▶ _WHAT IS BEING ASKED_
Below is a block of records. Copy every line in it that contains the word "phòng".

▶ _TASK MATERIAL_
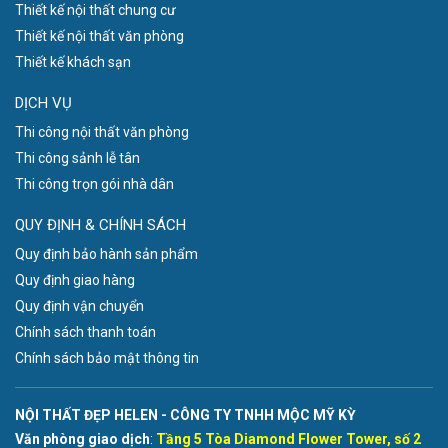
Thiết kế nội thất chung cư
Thiết kế nội thất văn phòng
Thiết kế khách sạn
DỊCH VỤ
Thi công nội thất văn phòng
Thi công sảnh lễ tân
Thi công trọn gói nhà dân
QUY ĐỊNH & CHÍNH SÁCH
Quy định bảo hành sản phẩm
Quy định giao hàng
Quy định vận chuyển
Chính sách thanh toán
Chính sách bảo mật thông tin
NỘI THẤT ĐẸP HELEN - CÔNG TY TNHH MỘC MỸ KỲ
Văn phòng giao dịch
:
Tầng 5 Tòa Diamond Flower Tower, số 2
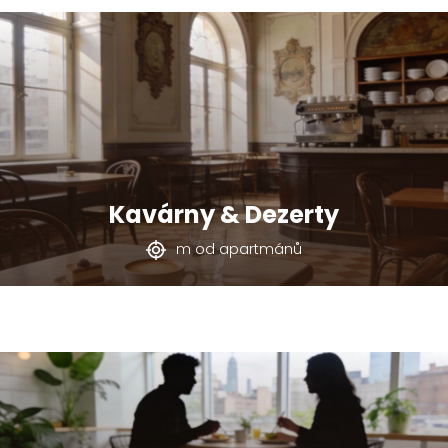
Kavárny & Dezerty
m od apartmánů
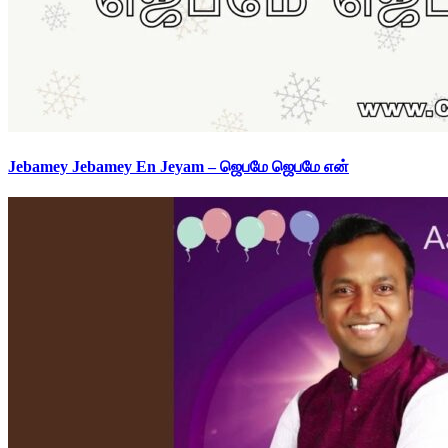
Jebamey Jebamey En Jeyam – ஜெபமே ஜெபமே என்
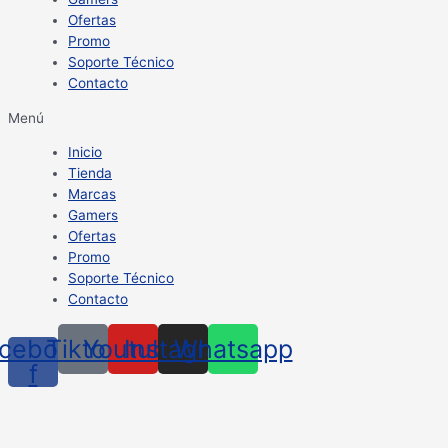
Ofertas
Promo
Soporte Técnico
Contacto
Menú
Inicio
Tienda
Marcas
Gamers
Ofertas
Promo
Soporte Técnico
Contacto
cebook-
Tiktok
Youtube
Instagram
Whatsapp
f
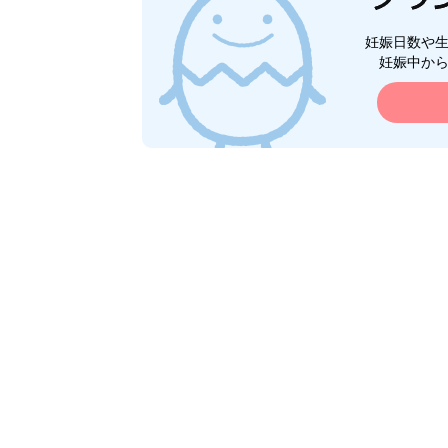
妊娠日数や
妊娠中か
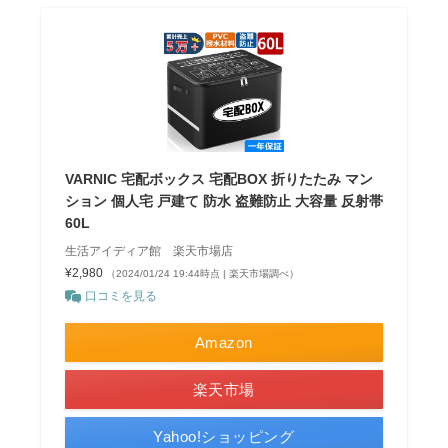
VARNIC 宅配ボックス 宅配BOX 折りたたみ マン
ション 個人宅 戸建て 防水 盗難防止 大容量 反射帯
60L
生活アイディア館 楽天市場店
¥2,980
（2024/01/24 19:44時点 | 楽天市場調べ）
口コミを見る
Amazon
楽天市場
Yahoo!ショッピング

▶ _FINISHED EXERCISE_
Thiết kế nội thất văn phòng
Thi công nội thất văn phòng
Văn phòng giao dịch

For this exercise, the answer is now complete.